Natuerlich gibt es diese Faelle mit unvertraeglichen Gastfamilien. Aber wenn du dir eine serioese Austauschorganisation aussuchst, wie z.B. AFS, (es gibt Informationen ueber die verschiedenen Organisationen im Buchhandel und Internet) wirst du nicht nur gruendlich auf deinen Austausch vorbereitet, sondern hast auch waehrend deines Aufenthalts eine Kontaktperson, die dir notfalls einen Familienwechsel ermoeglicht. Der deutsche Bundestag vergibt sogar an geeignete Schueler Stipendien fuer einen Auslandsaustausch (meine Stieftochter erhielt so ein Stipendium, das vom amerikanischen Kongress gemeinsam mit dem deutschen Bundestag gestiftet wurde).

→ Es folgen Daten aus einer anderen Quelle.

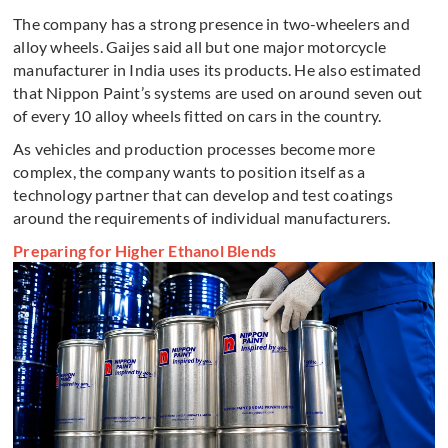
The company has a strong presence in two-wheelers and
alloy wheels. Gaijes said all but one major motorcycle
manufacturer in India uses its products. He also estimated
that Nippon Paint’s systems are used on around seven out
of every 10 alloy wheels fitted on cars in the country.
As vehicles and production processes become more
complex, the company wants to position itself as a
technology partner that can develop and test coatings
around the requirements of individual manufacturers.
Preparing for Higher Ethanol Blends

Wenn du dich bei einer Austauschorganisation beworben hast, wirst du in mehreren Gespraechen und Treffen auf die Gegebenheiten deines Gastlandes vorbereitet. Von den USA z. B. musst du wissen, dass die Gastfamilien meistens in laendlichen Gegenden oder Kleinstaedten leben, weniger wohlhabend sind (!) und ihre Religion viel ernster nehmen als die Deutschen. Amerikaner sind auch (nach aussen hin) deutlich prueder als Deutsche, nackte Busen auf Titelbildern und oeffentliches Umziehen am Strand wirst du hier nicht erleben. In suedamerikanischen Laendern werden die Gastfamilien zur Oberschicht gehoeren und in einer Art umfriedeten, bewachten Bezirk (wegen Kriminalitaet) wohnen.
Wohin es dich auch verschlagen mag, bei einem Austausch musst du neugierig und offen fuer eine andere Lebensweise und andere Einstellungen sein und bereit, Vorurteile abzulegen und dich an andere Gewohnheiten anzupassen.
Und die Sache mit dem Heimweh - wohl jeder Austauschschueler hat eine Weile damit zu kaempfen, besonders in den ersten drei Monaten, wenn alles noch so ganz anders und unvertraut ist. Aber zum einen gibt es ja inzwischen wirklich spottbillige Moeglichkeiten ueber Telefon oder Internet zu telefonieren. Und natuerlich kannst du ja auch mailen.
Da es nur dieses eine Zeitfenster zwischen der 10. und 11. Klasse gibt, wo du so einfach eine ganz andere Welt kennenlernen und dadurch enorm wichtige Erfahrungen machen kannst, moechte ich dich unbedingt ermutigen, dich zu trauen und auf das Abenteuer "Austauschjahr" einzulassen!
Uebrigens wuerde ich davon abraten, nur fuer ein halbes Jahr ins Ausland zu gehen. Die Kosten sind praktisch die Gleichen, aber du musst gerade dann wieder abreisen, wenn du dich gerade so richtig eingewoehnt hast und dir alles vertraut geworden ist. Ausserdem musst du sowie die Ferien abziehen, das Austausch"jahr" dauert auch nur 10 Monate.